CALLS FOR MORE FUNDS TO BE DEVOTED TO A COMMUNITY BENEFITS AGREEMENT
(Plain Press, May 2017) Since January when the Quicken Loans Arena deal was first announced, Greater Cleveland Congregations (GCC) has been vocal and active in its support for equity and fairness to bring prosperity to downtown and our neighborhoods. GCC acknowledges the important first steps laid out in today’s (4/24/17) announcement of improvements to the deal before the Cleveland City Council. Furthermore, GCC recognizes Dan Gilbert and Rock Ventures’ track record on minority hiring and inclusion.
However, in 2017, high levels of inclusion of minorities and women should be a universal standard applied across an industry, not an exception to an all-to-often discriminatory practice. Furthermore, the cited additional elements of this deal are inadequate “perks” to a city that is in a de facto state of emergency in street violence, poverty, environmental health hazards and epidemic levels of overdose and addiction.
This deal continues to remain well short of what is the national trend in community benefits agreements related to the use of public money in its scope, scale, and substance. Today’s announcement flies in the face of the Community Benefits Agreements happening in cities across the country, where faith communities, labor unions, civic groups and civil rights organizations have worked diligently and cooperatively with the public and private sector to create these agreements.
Greater Cleveland Congregations cites the following articles about Community Benefit Agreements resulting from public money given to a stadium, an arena, and a development project in other cities.
An article in For Working Families by Ben Beach notes that $320 Million in public financing in 2009 for the PPG Paints Arena in Pittsburgh resulted in the following community benefits: $8.3 million in neighborhood improvements; $2 million toward a new neighborhood grocery ($1 million in URA grants/ $1 million from the Pittsburgh Penguins); $500,000 for 6-12 years for Economic Development, Youth Services, Mental Health Support and Green Space Expansion; and creation of a multi-purpose Neighborhood Community Center.
An article by Carla Caldwell in the Atlanta Business Chronical on November 26, 2013 is titled “New Falcons Stadium community benefits plan approved.” In exchange for $200 million in public financing for Falcons Stadium the Atlanta Economic Development Authority promised $15 million for distressed neighborhoods.
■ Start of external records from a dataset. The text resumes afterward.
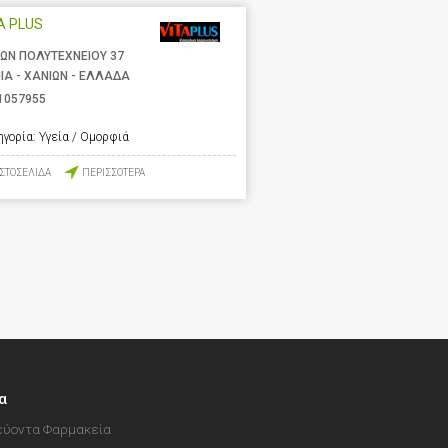
A PLUS
ΩΝ ΠΟΛΥΤΕΧΝΕΙΟΥ 37
ΙΑ - ΧΑΝΙΩΝ - ΕΛΛΑΔΑ
1057955
ηγορία:
Υγεία / Ομορφιά
ΙΣΤΟΣΕΛΙΔΑ
ΠΕΡΙΣΣΟΤΕΡΑ
α
ύοντα Φαρμακεία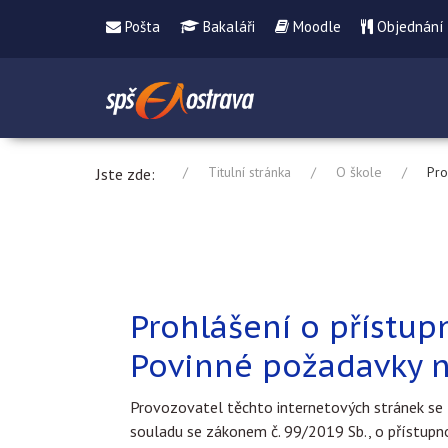
Pošta
Bakaláři
Moodle
Objednání
Titulní stránka
O škole
Pro
Jste zde:
Prohlášení o přístup
Povinné požadavky 
Provozovatel těchto internetových stránek se 
souladu se zákonem č. 99/2019 Sb., o přístupn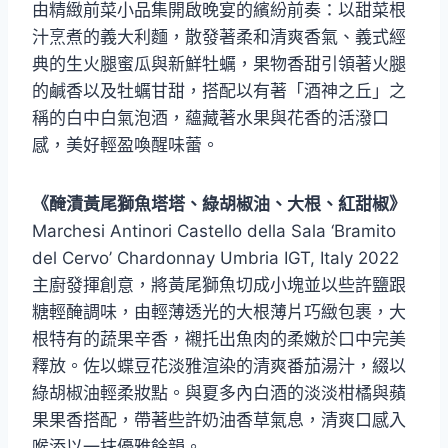
由精緻前菜小品集開啟晚宴的繽紛前奏：以甜菜根
汁烹煮的義大利麵，散發著柔和清爽香氣、義式經
典的生火腿蜜瓜與新鮮牡蠣，果物香甜引領著火腿
的鹹香以及牡蠣甘甜，搭配以有著「酒神之丘」之
稱的白中白氣泡酒，蘊藏著水果與花香的活潑口
感，美好輕盈喚醒味蕾。
《醃漬黃尾獅魚塔塔、綠胡椒油、大根、紅甜椒》
Marchesi Antinori Castello della Sala ‘Bramito
del Cervo’ Chardonnay Umbria IGT, Italy 2022
主廚發揮創意，將黃尾獅魚切成小塊並以些許鹽跟
糖輕醃調味，由輕薄透光的大根薄片巧緻包裹，大
根特有的蔬果辛香，襯托出魚肉的柔嫩於口中完美
釋放。佐以蝶豆花淡雅渲染的清爽番茄湯汁，綴以
綠胡椒油輕柔妝點。與夏多內白酒的淡淡柑橘與蘋
果果香搭配，帶著些許奶油香草氣息，清爽口感入
喉添以一抹優雅餘韻。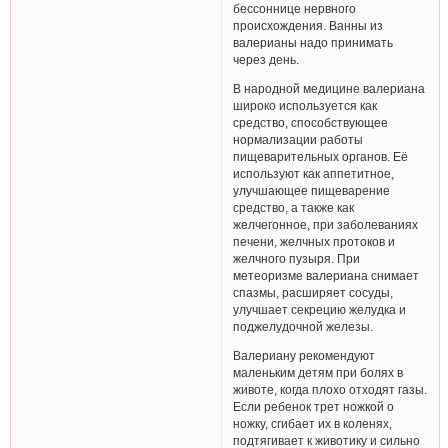
бессоннице нервного
происхождения. Ванны из
валерианы надо принимать
через день.
В народной медицине валериана
широко используется как
средство, способствующее
нормализации работы
пищеварительных органов. Её
используют как аппетитное,
улучшающее пищеварение
средство, а также как
желчегонное, при заболеваниях
печени, желчных протоков и
желчного пузыря. При
метеоризме валериана снимает
спазмы, расширяет сосуды,
улучшает секрецию желудка и
поджелудочной железы.
Валериану рекомендуют
маленьким детям при болях в
животе, когда плохо отходят газы.
Если ребенок трет ножкой о
ножку, сгибает их в коленях,
подтягивает к животику и сильно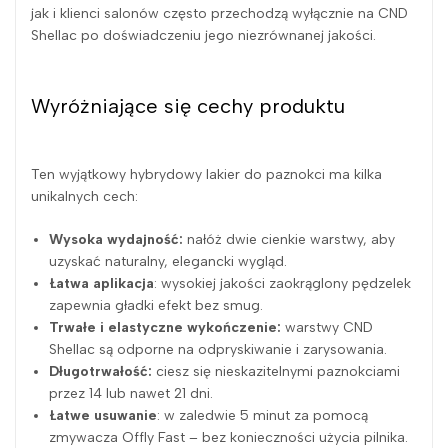
jak i klienci salonów często przechodzą wyłącznie na CND
Shellac po doświadczeniu jego niezrównanej jakości.
Wyróżniające się cechy produktu
Ten wyjątkowy hybrydowy lakier do paznokci ma kilka
unikalnych cech:
Wysoka wydajność:
nałóż dwie cienkie warstwy, aby
uzyskać naturalny, elegancki wygląd.
Łatwa aplikacja
: wysokiej jakości zaokrąglony pędzelek
zapewnia gładki efekt bez smug.
Trwałe i elastyczne wykończenie:
warstwy CND
Shellac są odporne na odpryskiwanie i zarysowania.
Długotrwałość:
ciesz się nieskazitelnymi paznokciami
przez 14 lub nawet 21 dni.
Łatwe usuwanie
: w zaledwie 5 minut za pomocą
zmywacza Offly Fast – bez konieczności użycia pilnika.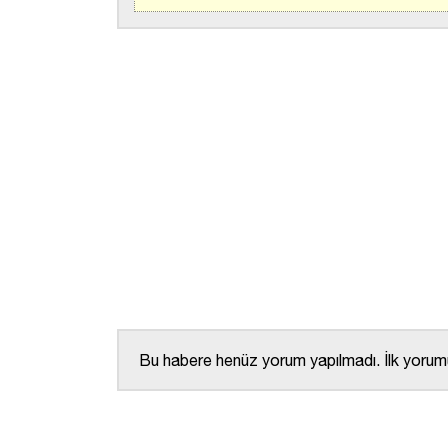
Bu habere henüz yorum yapılmadı. İlk yorumu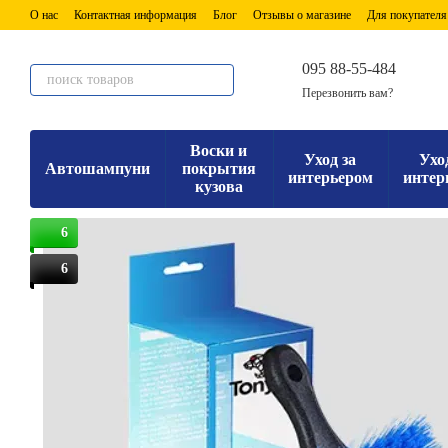
Перейти к основному контенту
О нас
Контактная информация
Блог
Отзывы о магазине
Для покупателя
095 88-55-484
Перезвонить вам?
Воски и
Уход за
Ухо
Автошампуни
покрытия
интерьером
интер
кузова
6
6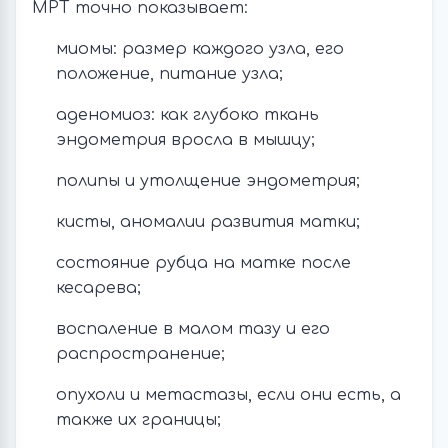
МРТ точно показывает:
миомы: размер каждого узла, его
положение, питание узла;
аденомиоз: как глубоко ткань
эндометрия вросла в мышцу;
полипы и утолщение эндометрия;
кисты, аномалии развития матки;
состояние рубца на матке после
кесарева;
воспаление в малом тазу и его
распространение;
опухоли и метастазы, если они есть, а
также их границы;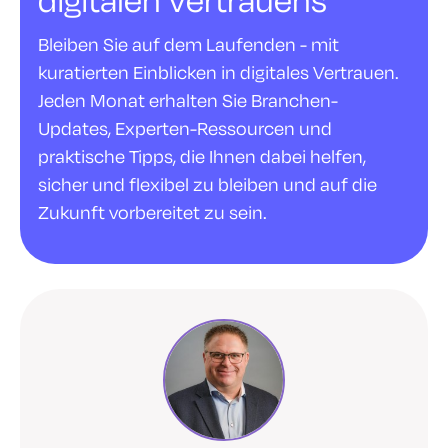
Bleiben Sie auf dem Laufenden - mit
kuratierten Einblicken in digitales Vertrauen.
Jeden Monat erhalten Sie Branchen-
Updates, Experten-Ressourcen und
praktische Tipps, die Ihnen dabei helfen,
sicher und flexibel zu bleiben und auf die
Zukunft vorbereitet zu sein.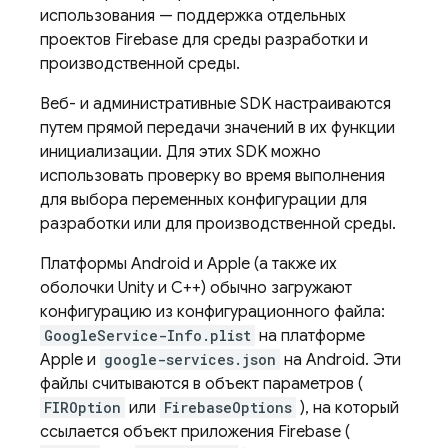
использования — поддержка отдельных
проектов Firebase для среды разработки и
производственной среды.
Веб- и административные SDK настраиваются
путем прямой передачи значений в их функции
инициализации. Для этих SDK можно
использовать проверку во время выполнения
для выбора переменных конфигурации для
разработки или для производственной среды.
Платформы Android и Apple (а также их
оболочки Unity и C++) обычно загружают
конфигурацию из конфигурационного файла:
GoogleService-Info.plist
на платформе
Apple и
google-services.json
на Android. Эти
файлы считываются в объект параметров (
FIROption
или
FirebaseOptions
), на который
ссылается объект приложения Firebase (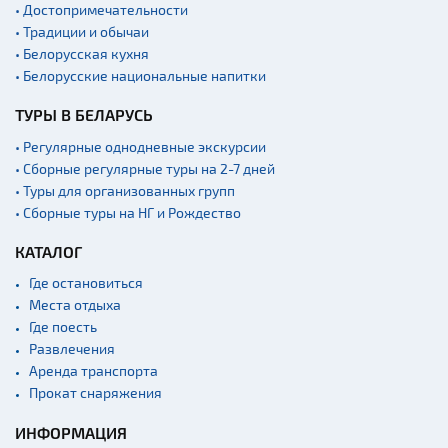
• Достопримечательности
• Традиции и обычаи
• Белорусская кухня
• Белорусские национальные напитки
ТУРЫ В БЕЛАРУСЬ
• Регулярные однодневные экскурсии
• Сборные регулярные туры на 2-7 дней
• Туры для организованных групп
• Сборные туры на НГ и Рождество
КАТАЛОГ
Где остановиться
Места отдыха
Где поесть
Развлечения
Аренда транспорта
Прокат снаряжения
ИНФОРМАЦИЯ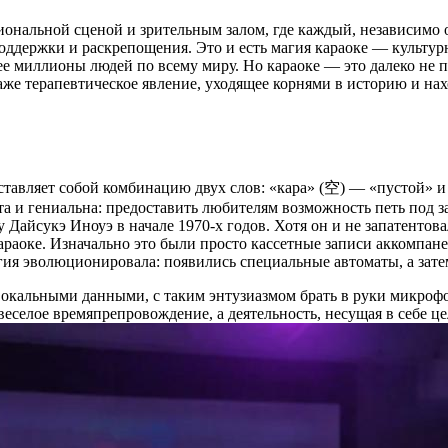
иональной сценой и зрительным залом, где каждый, независимо 
, поддержки и раскрепощения. Это и есть магия караоке — культу
е миллионы людей по всему миру. Но караоке — это далеко не п
даже терапевтическое явление, уходящее корнями в историю и на
редставляет собой комбинацию двух слов: «кара» (空) — «пуст
та и гениальна: предоставить любителям возможность петь под 
айсукэ Иноуэ в начале 1970-х годов. Хотя он и не запатентовал
раоке. Изначально это были просто кассетные записи аккомпанем
гия эволюционировала: появились специальные автоматы, а зате
вокальными данными, с таким энтузиазмом брать в руки микро
о веселое времяпрепровождение, а деятельность, несущая в себе 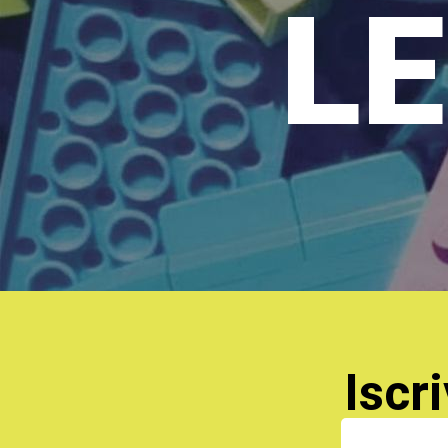
LE
Iscri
That amount was matched with another $15 million from team owner Arthur Blanks’ Family Foundation.
An article by Luke Broadwater in the Baltimore Sun titled “Baltimore officials approve $100 million community benefits deal with Port Covington developers” notes the community benefit deal negotiated when $660 million in public bonds were used for a Baltimore development project. The community benefits agreement included $35 million for recreational facilities, summer youth jobs and scholarships, $25 million commitment to train new workers, and $10 million in no-interest loans for minority and women startups.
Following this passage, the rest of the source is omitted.